Also was die Langstrecke angeht, hält sich meine Begeisterung in Grenzen. Da fahre ich jetzt wieder Diesel.
Die von bluwi geschilderten Probleme sind glaube ich das, was Otto Normalverbraucher (d.h. Leute wie mich) bisher noch davon abhält, ein E-Auto zu kaufen. Die Autos als solche sind (von der Frage mit der Reichweite mal abgesehen) inzwischen meist prima, man hört sehr wenig über Pannen, die Leistung ist absolut OK. Laden zu Hause und Fahrten im <100 km Radius, alles easy. (Dass nahezu alle E-Autos, die ich kenne, über futuristisch-minimalistische Cockpits mit riesigen Touchscreens – und sonst nix – bedient werden müssen, ist etwas, das ich persönlich hasse – zumal das weder technisch noch wirtschaftlich notwendig wäre, wie man an den meisten – auch den neuesten – Verbrenner-Modellen sieht. Aber das ist eine idiotische Modespielerei der Hersteller und hat nichts mit der Funktionalität der E-Autos an sich zu tun.)
Nur was ich beim Fahren nicht brauchen kann (insbesondere auf Langstrecken-Reisen) ist Stress. Und für mich als digital emigrant bedeuten diese Ladesäulen mit ihren Dutzenden von Karten, Apps, immer neuen Einlock-Systemen, komplexer Bedienung (mit mehr unterschiedlichen Systemen als bei Duschapparaturen in Hotels), häufigen Störungen und oft (wenn man den Berichten glaubt) schneckenhaften Ladegeschwindigkeiten Stress.
Wenn ich mit meinem Diesel unterwegs bin, habe ich beim Tanken
- europaweit ein einziges Bezahlsystem, nämlich meine Kreditkarte (deren "Bedienung" nichts Komplizierteres erfordert als entweder eine vierstellige Geheimzahl oder eine Unterschrift) – oder wenn die mich ausnahmsweise mal im Stich lässt, eben Bargeld
- Tanksäulen, die mit einem einzigen Griff händisch bedienbar sind, und zwar in allen mir bekannten Nationen auf die gleiche Weise, die jeder mit einem IQ >70 sofort begreift
- unabhängig von der Marke eine weitgehend einheitliche Geschwindigkeit beim Füllen des Tanks
- wenn ich will eine App, die mir alle Tankstellen entlang meiner Fahrstrecke einschl. deren Preise anzeigt (Info über die Betriebsbereitschaft der Tanksäulen und deren Belegung braucht man beim Diesel erfahrungsgemäß nicht)

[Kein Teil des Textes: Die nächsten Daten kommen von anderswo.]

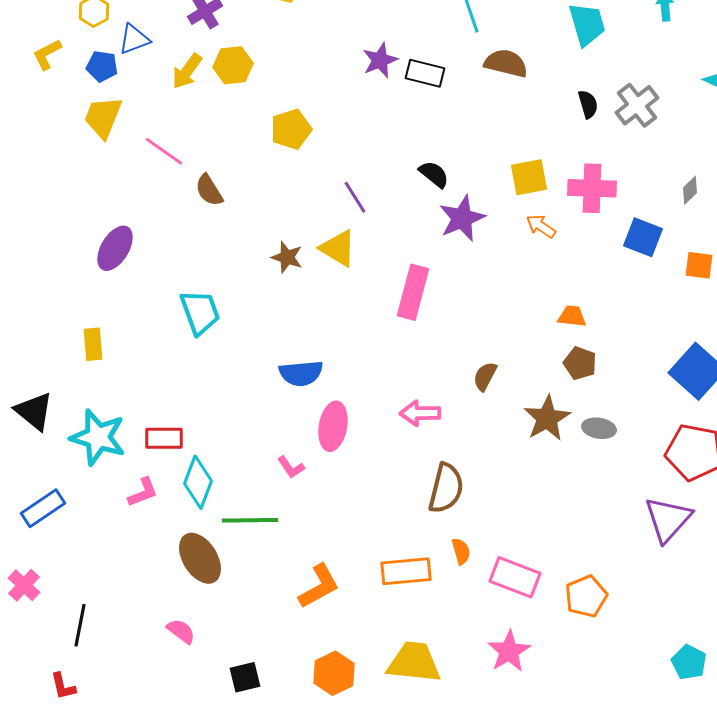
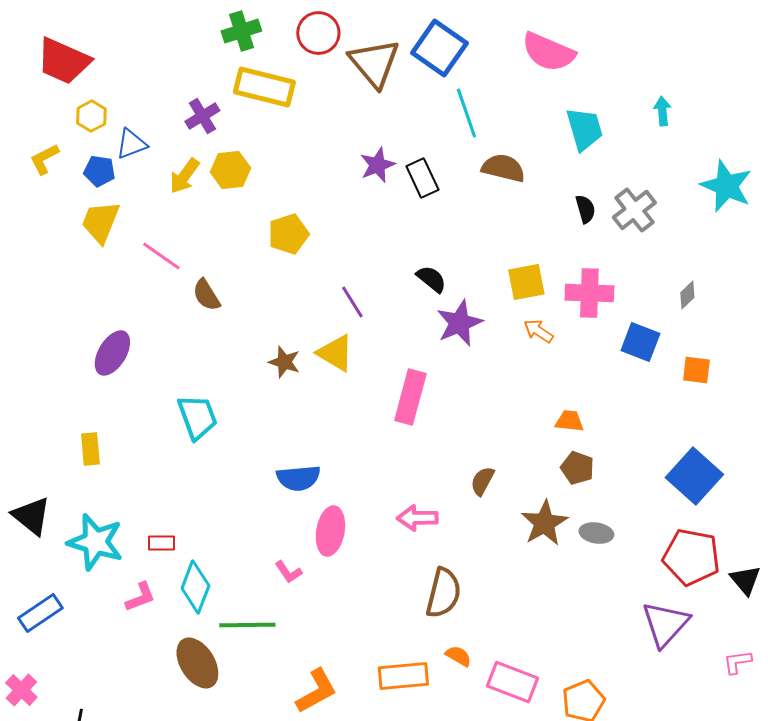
black rectangle: (425, 73) -> (422, 178), turned 51
red rectangle: (164, 438) -> (161, 543), size x0.7
orange semicircle: (461, 551) -> (458, 656), turned -44

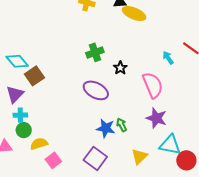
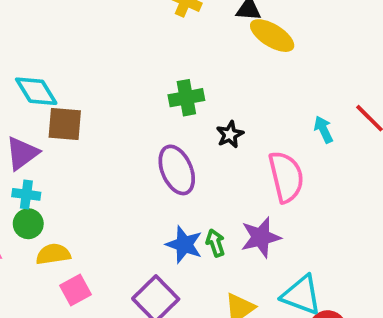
brown square: (34, 76) -> (65, 124), turned 30
purple ellipse: (96, 90) -> (177, 170), turned 30
purple star: (156, 118) -> (261, 237), moved, turned 30

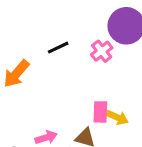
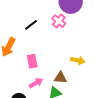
pink rectangle: (100, 112) -> (32, 61), moved

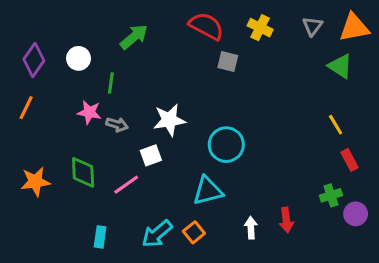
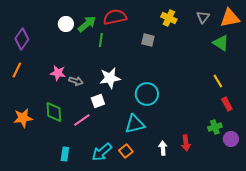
red semicircle: (206, 26) -> (115, 17), moved, turned -40
white circle: (79, 58) -> (66, 24), moved
green line: (111, 83) -> (101, 40), moved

- und in mittlerweile 50 Jahren Auto-Erfahrung alles zusammengenommen vielleicht 10-20 Tanksäulen, die nicht funktioniert haben – im allgemeinen war es dann möglich, einfach eine Säule weiter zu tanken.
Dass beim E-Auto das Laden erheblich länger dauert als beim Verbrenner, kann ich akzeptieren, das ist halt die Technik. Ladezeiten deutlich über 30 Minuten halte ich allerdings für kaum noch zumutbar, zumal sich der Vorgang auf der Autobahn alle 250-300 km wiederholt (bei 5-600 km Reichweite könnte man das schon weniger eng sehen). Aber der Rest ist einfach nur ärgerlich. Was ich verlangen würde – bevor ich mir ein E-Auto kaufe – sind flächendeckend (jedenfalls an allen Autobahnen)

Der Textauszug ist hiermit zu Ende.